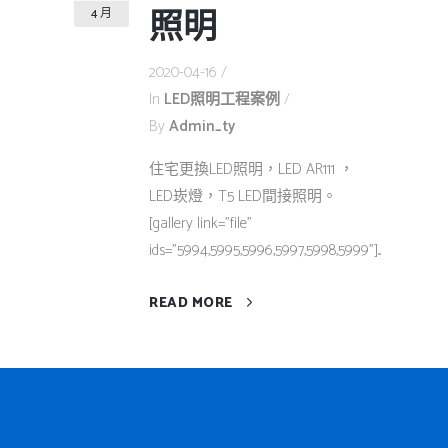
照明
4 月
2020-04-16
In
LED照明工程案例
By
Admin_ty
住宅更換LED照明，LED AR111 ，
LED崁燈，T5 LED間接照明。
[gallery link="file"
ids="5994,5995,5996,5997,5998,5999"]...
READ MORE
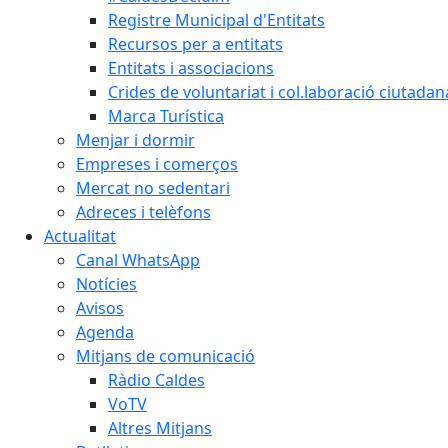
Registre Municipal d'Entitats
Recursos per a entitats
Entitats i associacions
Crides de voluntariat i col.laboració ciutadan
Marca Turística
Menjar i dormir
Empreses i comerços
Mercat no sedentari
Adreces i telèfons
Actualitat
Canal WhatsApp
Notícies
Avisos
Agenda
Mitjans de comunicació
Ràdio Caldes
VoTV
Altres Mitjans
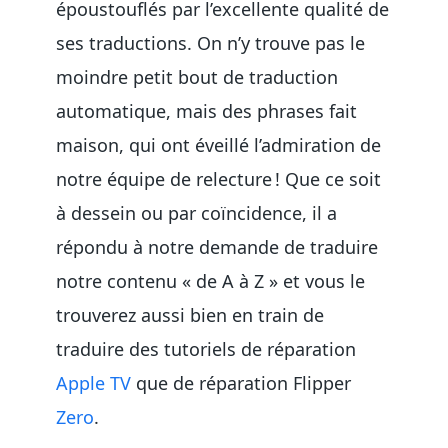
époustouflés par l’excellente qualité de
ses traductions. On n’y trouve pas le
moindre petit bout de traduction
automatique, mais des phrases fait
maison, qui ont éveillé l’admiration de
notre équipe de relecture ! Que ce soit
à dessein ou par coïncidence, il a
répondu à notre demande de traduire
notre contenu « de A à Z » et vous le
trouverez aussi bien en train de
traduire des tutoriels de réparation
Apple TV
que de réparation Flipper
Zero
.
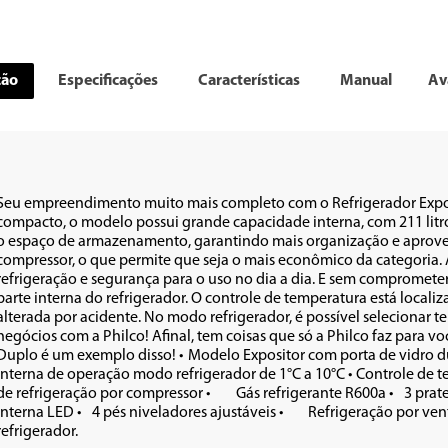
ção
Especificações
Características
Manual
Av
Seu empreendimento muito mais completo com o Refrigerador Exposi
compacto, o modelo possui grande capacidade interna, com 211 litros
o espaço de armazenamento, garantindo mais organização e aproveit
compressor, o que permite que seja o mais econômico da categoria. 
refrigeração e segurança para o uso no dia a dia. E sem comprometer a
parte interna do refrigerador. O controle de temperatura está localiz
alterada por acidente. No modo refrigerador, é possível selecionar t
negócios com a Philco! Afinal, tem coisas que só a Philco faz para vo
plo é um exemplo disso! •	Modelo Expositor com porta de vidro duplo •	Capacidade de 211 litros •	Temperatura 
nterna de operação modo refrigerador de 1°C a 10°C •	Controle de temperatura ajustável no topo da parte interna •	Sistema 
 refrigeração por compressor •	Gás refrigerante R600a •	3 prateleiras aramadas com alturas reguláveis •	Iluminação 
na LED •	4 pés niveladores ajustáveis •	Refrigeração por ventilação forçada, evitando o suor na parte interna do 
refrigerador.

- _The task_
The answer is each line from the entries above in which the word "réparation" occurs.

- _Response area_
traduire des tutoriels de réparation
que de réparation Flipper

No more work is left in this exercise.